One of my favorite designs from EHOP on a throw pillow has a question: “What would you leave behind for your children..” follows by: “A legacy of love or destruction?” Interestingly, this question has 2 parts to it. One attempts to examine on material inheritance, while the other, attempts to examine on abstract concepts but nonetheless real.

An article (Science Daily) 2007, reports that the life expectancy of an American reaches 78 years of age. For simplicity sake, if an average person gets married and sets up his/her family at the age of 28-30 years, an average person has about 48-50 years of influence in the lives of his/her children. Looking at these figures, if one marries before the age of 28, and is blessed with a family earlier, one has more years of influence. Now knowing that, what do we do with these 50 years we have with our children? What have we imparted into their lives thus far? Isn’t it scary, just thinking about this? This is exactly what I’m attempting to remind ourselves today..

A Wake Up Call

If we begin to realize the seriousness of our roles as parents, this question: “What would you leave behind for your children.. A legacy of love or destruction? is a good question to ask. If we spend 50 years imparting destructive behaviors to our children, then, our children grow up imparting such behaviors to their children and it goes on from generation to generation. But, if we do otherwise, teaching our children good moral principles in life, their lives would turn out different. Do we want our children to be good, positive contributors to our society?

There is a close co-relation between the upbringing of individuals and their future. Many criminals come from broken families. According to The Morning Call, the article states that 70% of criminals are from broken homes. I hope this article will become a wake up call for many families not just for United States, but worldwide. We need to think twice, three times or even more, in regards to divorcing our spouses. For whatever reasons we may have in supporting divorce, we need to know what impact our decision would have on our children.

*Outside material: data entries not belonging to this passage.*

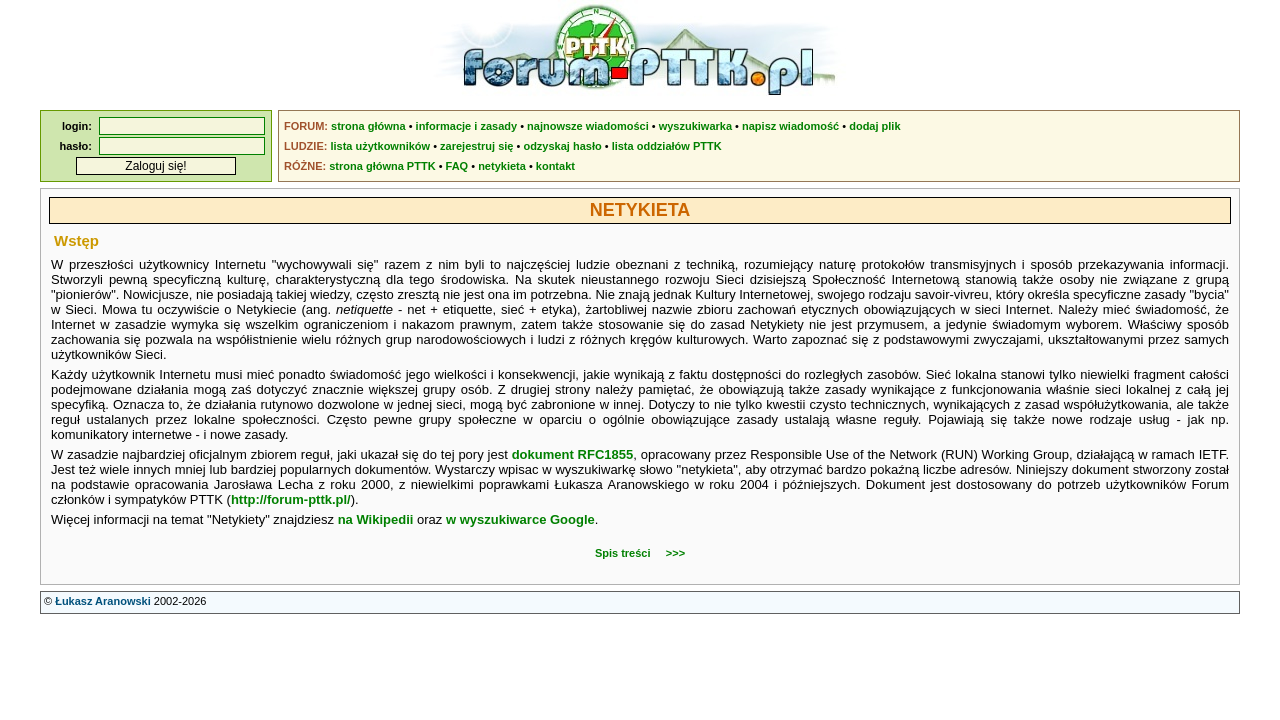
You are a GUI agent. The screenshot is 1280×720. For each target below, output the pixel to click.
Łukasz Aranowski (103, 601)
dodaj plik (874, 126)
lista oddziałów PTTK (667, 146)
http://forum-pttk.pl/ (291, 499)
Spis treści (623, 553)
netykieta (502, 166)
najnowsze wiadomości (588, 126)
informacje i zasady (467, 126)
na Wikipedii (376, 519)
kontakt (555, 166)
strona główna (368, 126)
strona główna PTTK (382, 166)
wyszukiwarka (695, 126)
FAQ (457, 166)
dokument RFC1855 (573, 454)
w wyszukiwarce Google (520, 519)
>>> (675, 553)
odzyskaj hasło (562, 146)
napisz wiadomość (790, 126)
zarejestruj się (476, 146)
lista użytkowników (380, 146)
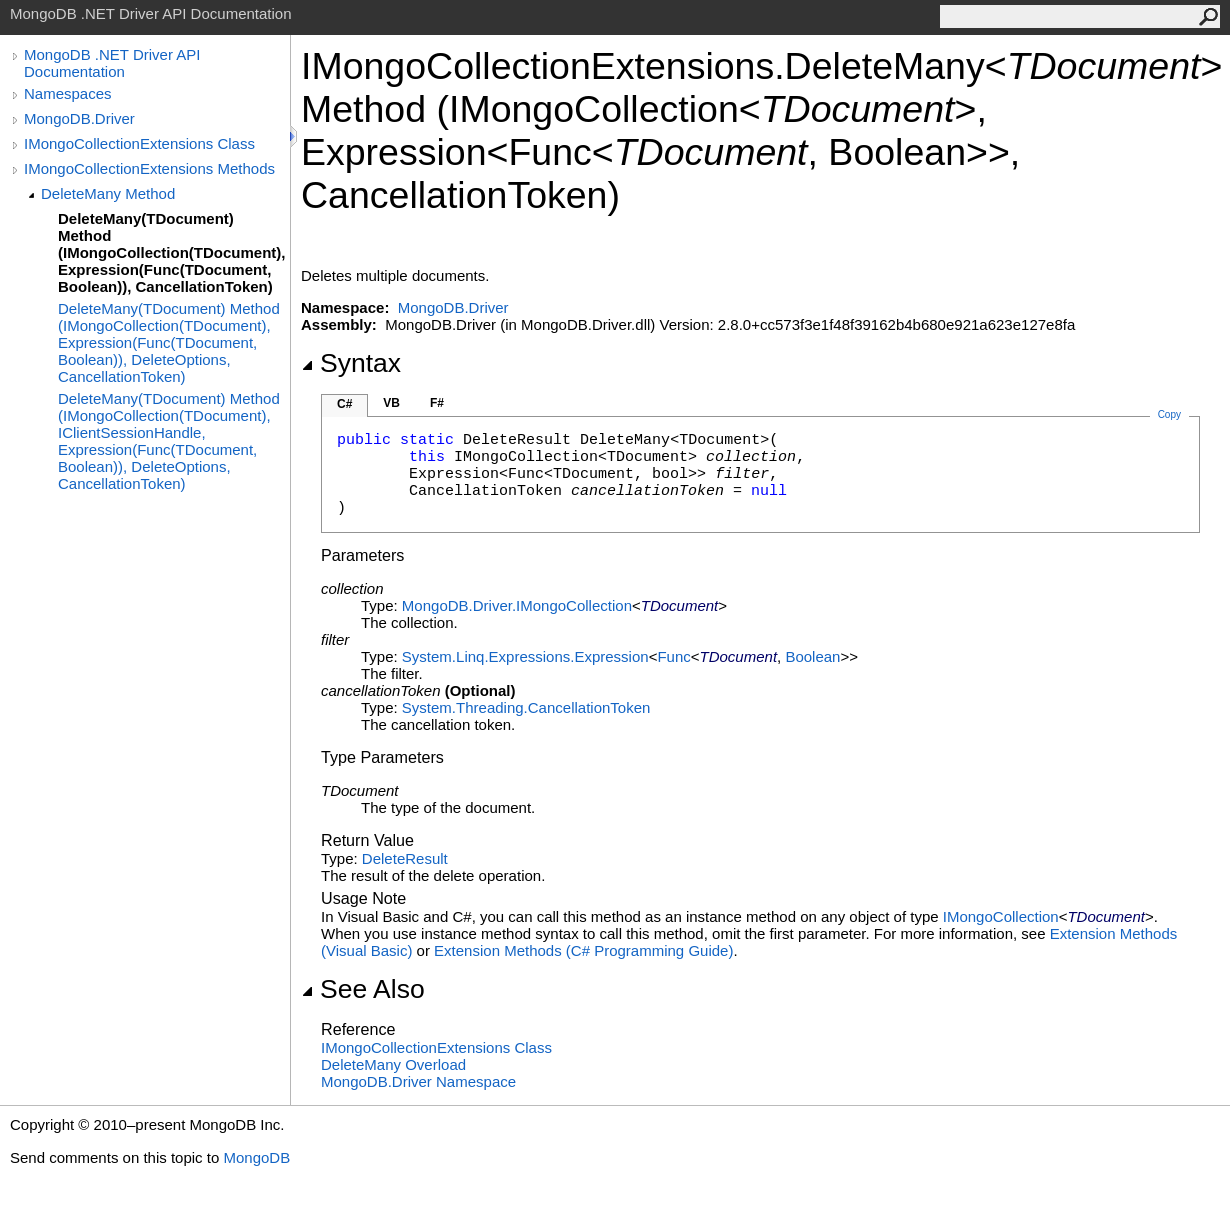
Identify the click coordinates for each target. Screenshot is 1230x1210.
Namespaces (68, 93)
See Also (363, 989)
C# (344, 404)
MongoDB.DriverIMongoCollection (517, 605)
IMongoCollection (1001, 916)
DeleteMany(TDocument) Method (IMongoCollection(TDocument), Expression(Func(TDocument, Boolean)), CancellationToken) (171, 252)
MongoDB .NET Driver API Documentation (112, 63)
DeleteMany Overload (393, 1064)
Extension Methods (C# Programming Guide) (583, 950)
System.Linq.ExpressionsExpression (525, 656)
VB (391, 403)
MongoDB (256, 1157)
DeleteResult (405, 858)
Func (673, 656)
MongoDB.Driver (79, 118)
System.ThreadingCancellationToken (526, 707)
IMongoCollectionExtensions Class (139, 143)
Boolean (812, 656)
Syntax (351, 363)
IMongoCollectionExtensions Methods (149, 168)
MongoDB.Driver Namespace (418, 1081)
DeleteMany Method (108, 193)
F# (437, 403)
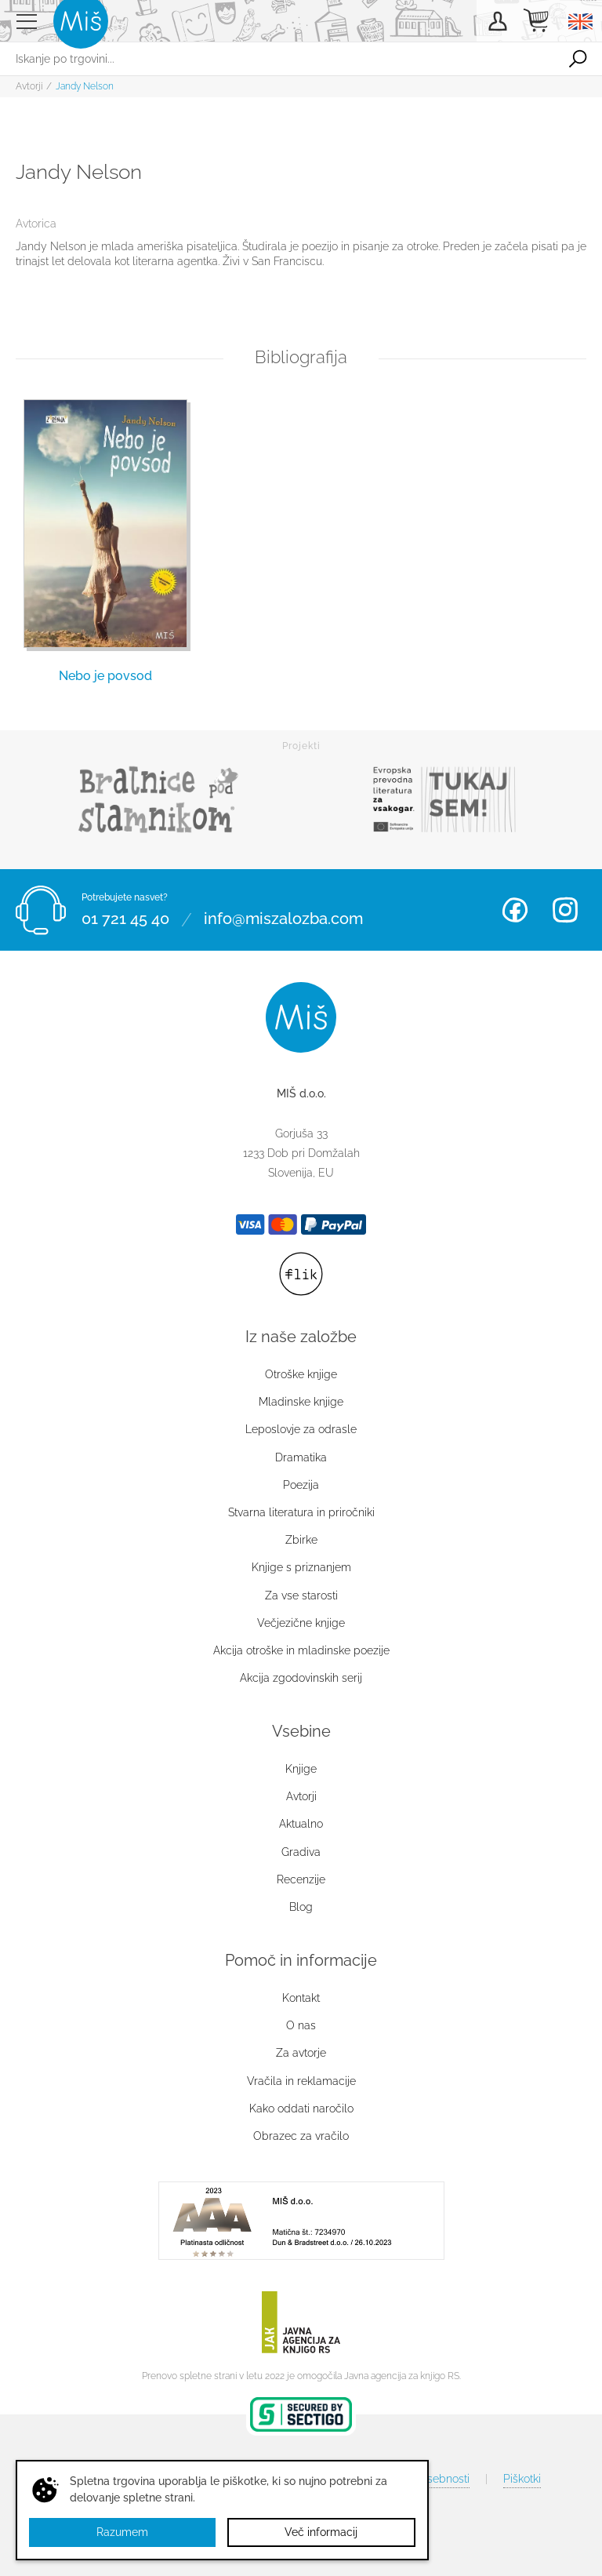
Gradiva (301, 1852)
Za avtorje (301, 2053)
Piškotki (522, 2478)
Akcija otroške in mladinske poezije (301, 1650)
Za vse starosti (301, 1595)
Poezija (301, 1485)
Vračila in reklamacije (301, 2081)
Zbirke (301, 1540)
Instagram (565, 910)
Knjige (301, 1769)
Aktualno (301, 1823)
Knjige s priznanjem (301, 1567)
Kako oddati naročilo (301, 2108)
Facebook (515, 910)
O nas (301, 2025)
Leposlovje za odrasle (301, 1429)
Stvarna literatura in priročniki (301, 1512)
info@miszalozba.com (283, 919)
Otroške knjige (301, 1374)
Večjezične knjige (301, 1623)
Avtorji (29, 86)
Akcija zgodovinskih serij (301, 1678)
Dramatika (301, 1457)
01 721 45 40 (125, 919)
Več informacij (321, 2532)
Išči (577, 58)
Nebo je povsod (105, 675)
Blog (301, 1907)
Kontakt (301, 1998)
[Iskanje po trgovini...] (276, 58)
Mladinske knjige (301, 1401)
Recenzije (301, 1879)
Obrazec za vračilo (301, 2136)
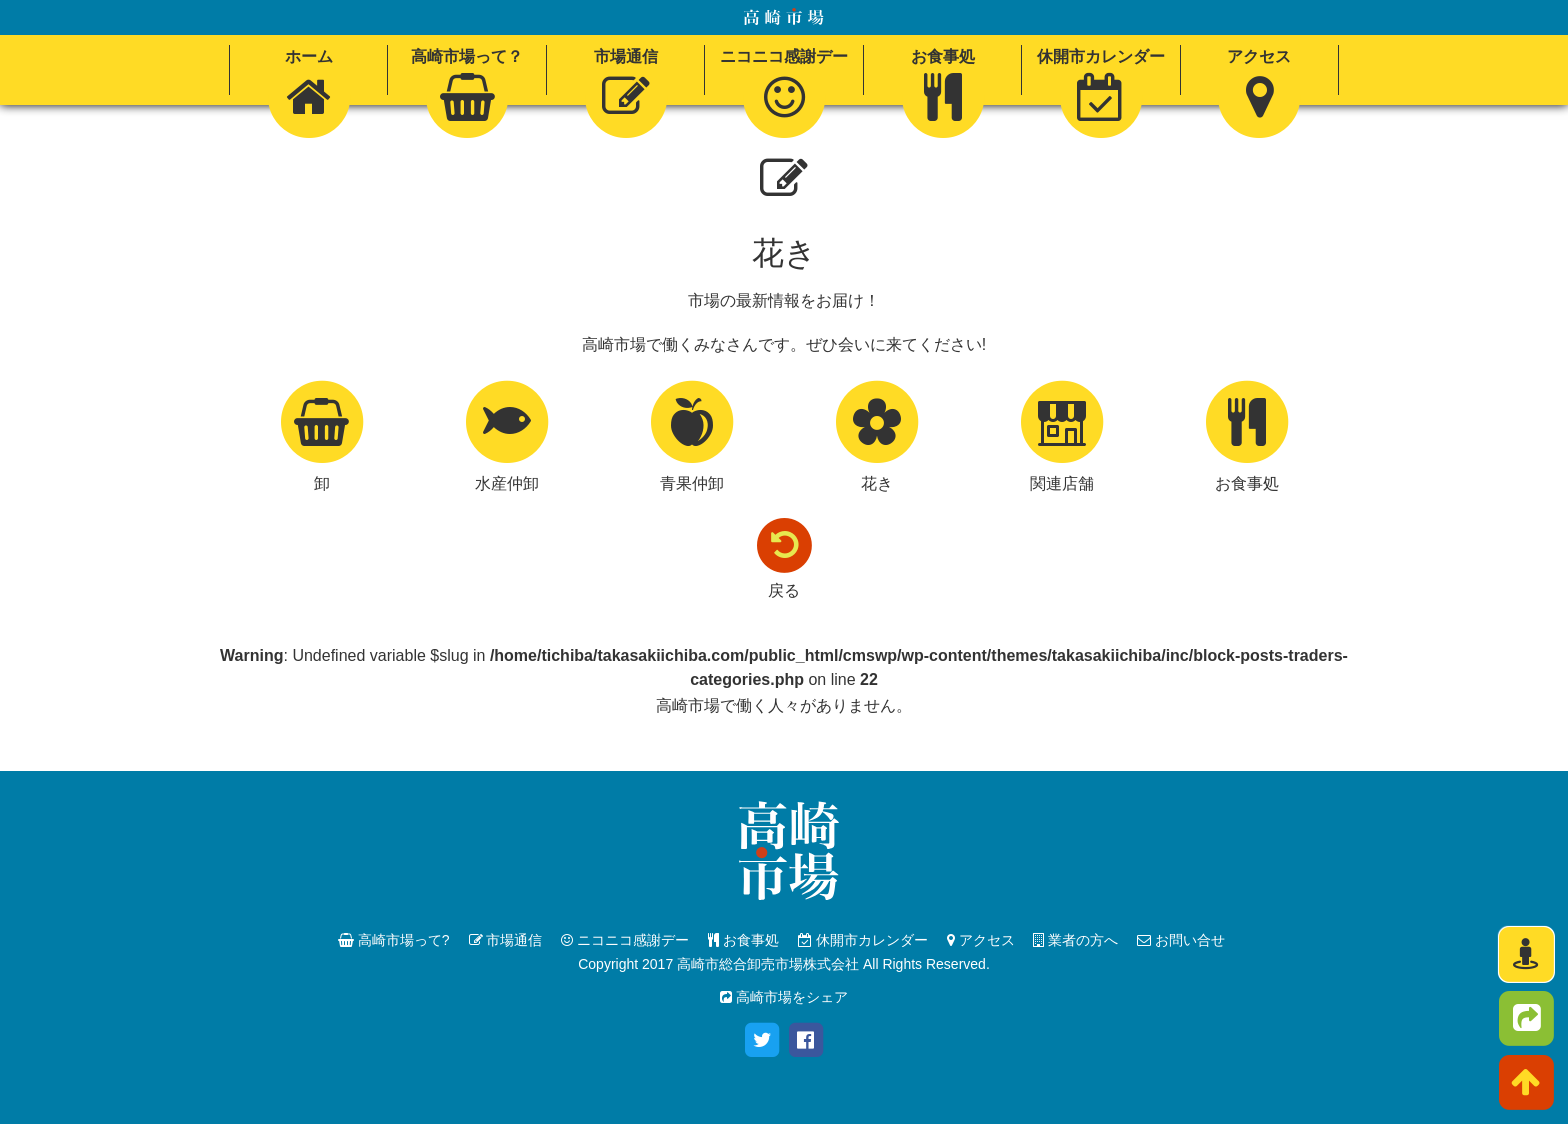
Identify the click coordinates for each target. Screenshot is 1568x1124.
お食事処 (743, 940)
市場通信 (506, 940)
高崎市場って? (394, 940)
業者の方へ (1075, 940)
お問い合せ (1181, 940)
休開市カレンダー (863, 940)
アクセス (981, 940)
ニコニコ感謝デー (625, 940)
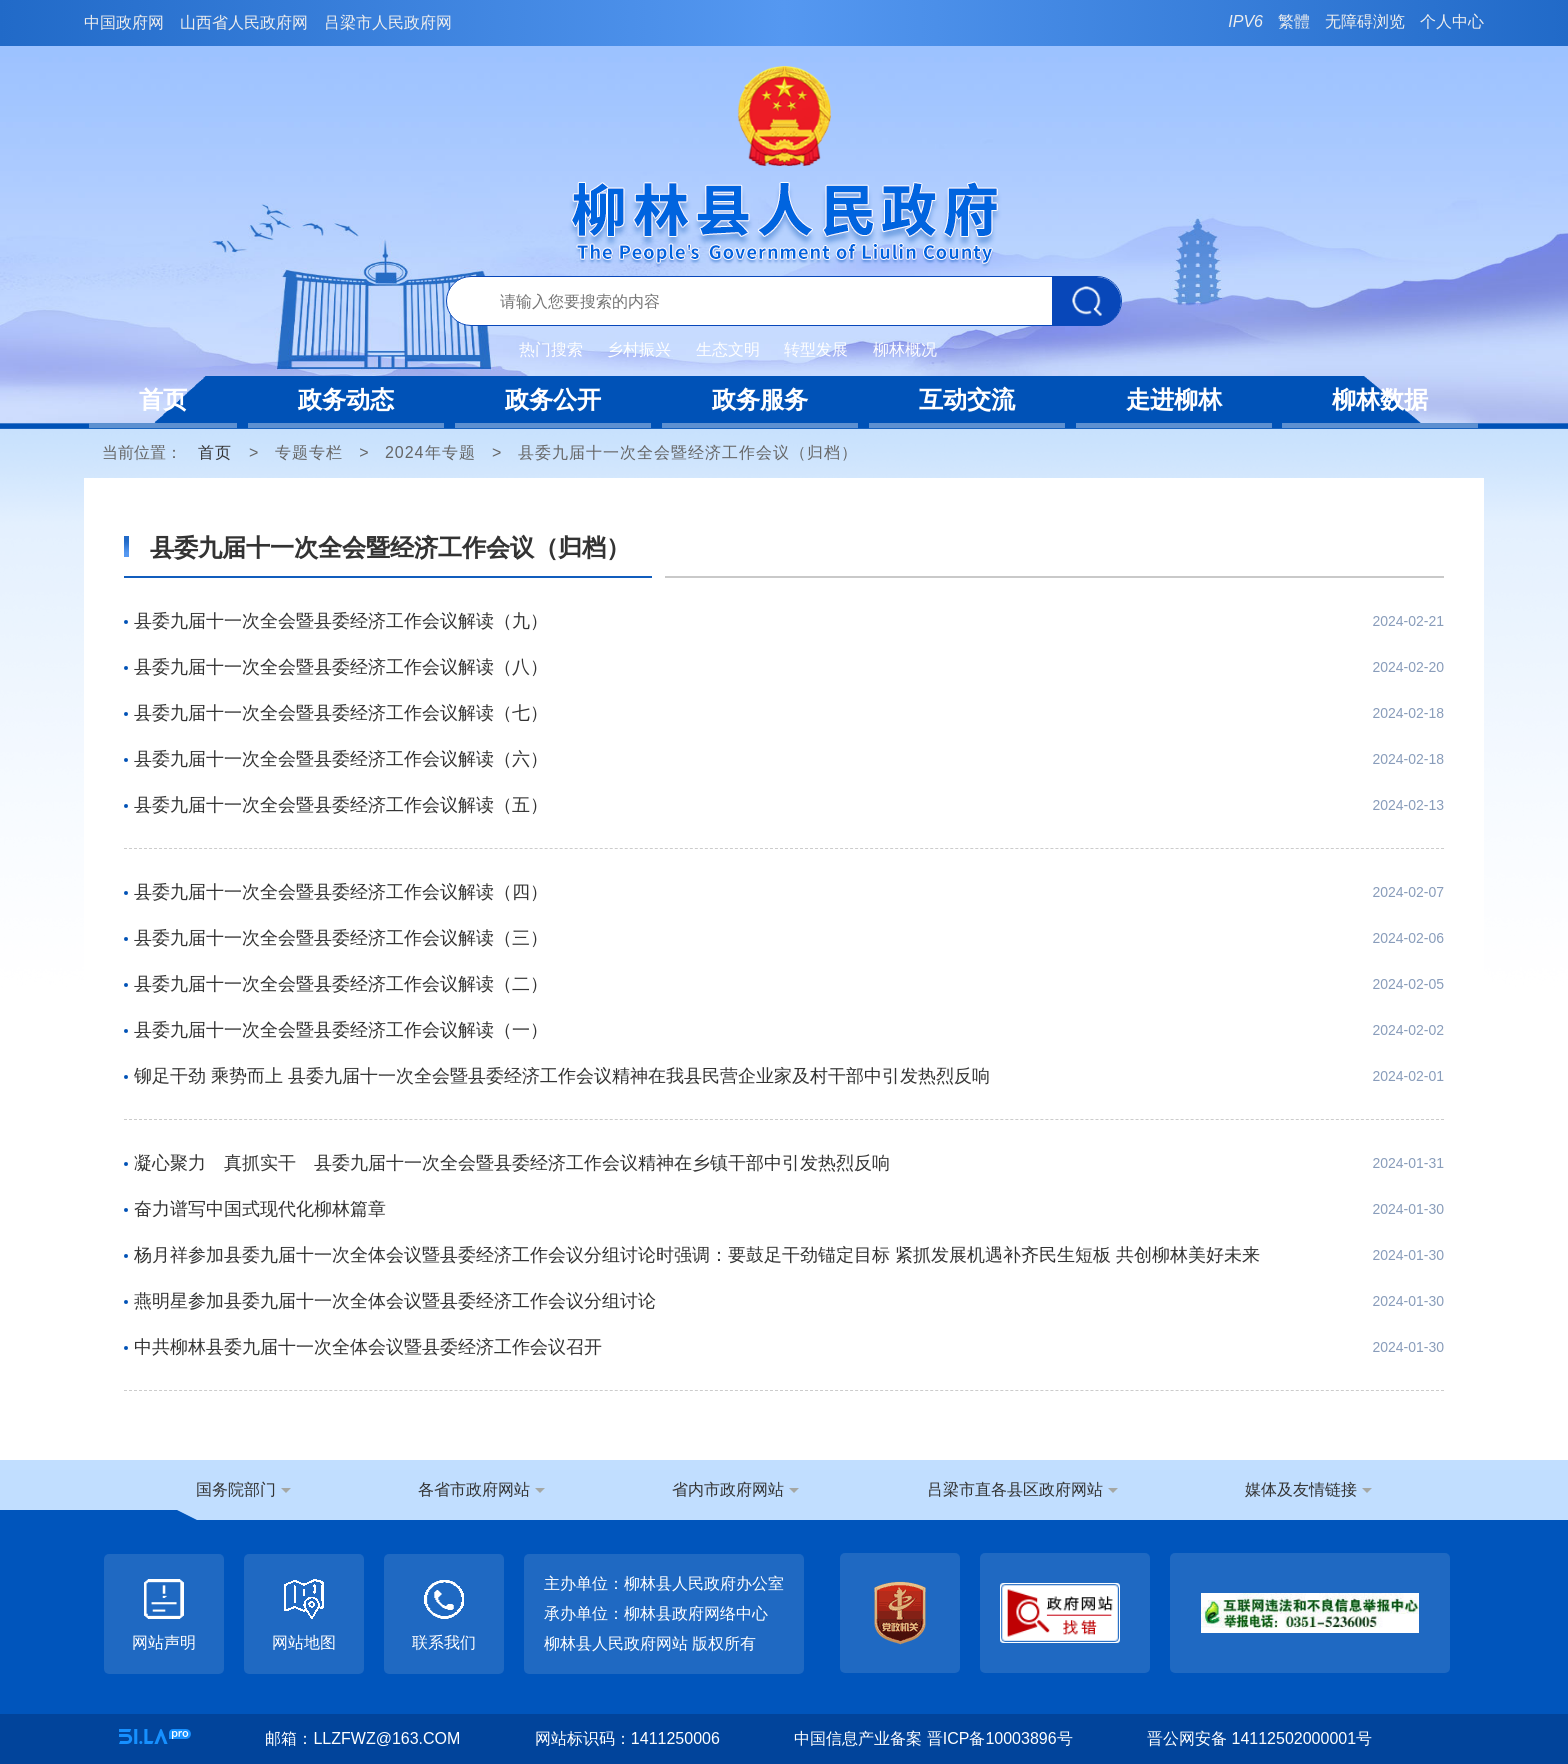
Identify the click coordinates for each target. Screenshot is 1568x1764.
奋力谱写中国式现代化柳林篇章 (260, 1209)
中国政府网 (124, 22)
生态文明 (728, 349)
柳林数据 (1380, 399)
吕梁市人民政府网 (388, 22)
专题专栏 (309, 452)
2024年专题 (430, 452)
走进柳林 (1174, 399)
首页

Seek Solutions Not Destruction

If we live in an environment unhealthy for our families, then we need to leave that environment. We need to seek what’s best for our families. If our spouses are trapped in unhealthy habits, we need solutions not abandonment. If there is a lack of communication between spouses, seek a bridge to build the communication not adultery. If there is no more love between spouses, seek ways to re-kindle that love, instead of ending it through a divorce. Ultimately, let us learn to find solutions instead of destruction. In the heart of a family is love. If whatever we pursue is led by love, then we know for sure we are bounded by protection and security. If we seek to love and respect our spouses, we teach our children love by our examples. If we seek to disrespect and hurt our spouses, we teach our children destruction by our examples. If we want leave a legacy of love for our children, we need to first begin treating our spouses rightly so. Otherwise, what we leave behind is a path of destruction and there is no hope for our children to be good, positive contributors to our society. At worst, we are investing our time creating future criminals for our society. Isn’t it scary?

Challenge

We can leave behind wealth and fortune for our children. That’s great! But, wouldn’t it be even more awesome if we leave a legacy of love that they can enjoy with their children, nurtured in hope, joy and peace? Think about this!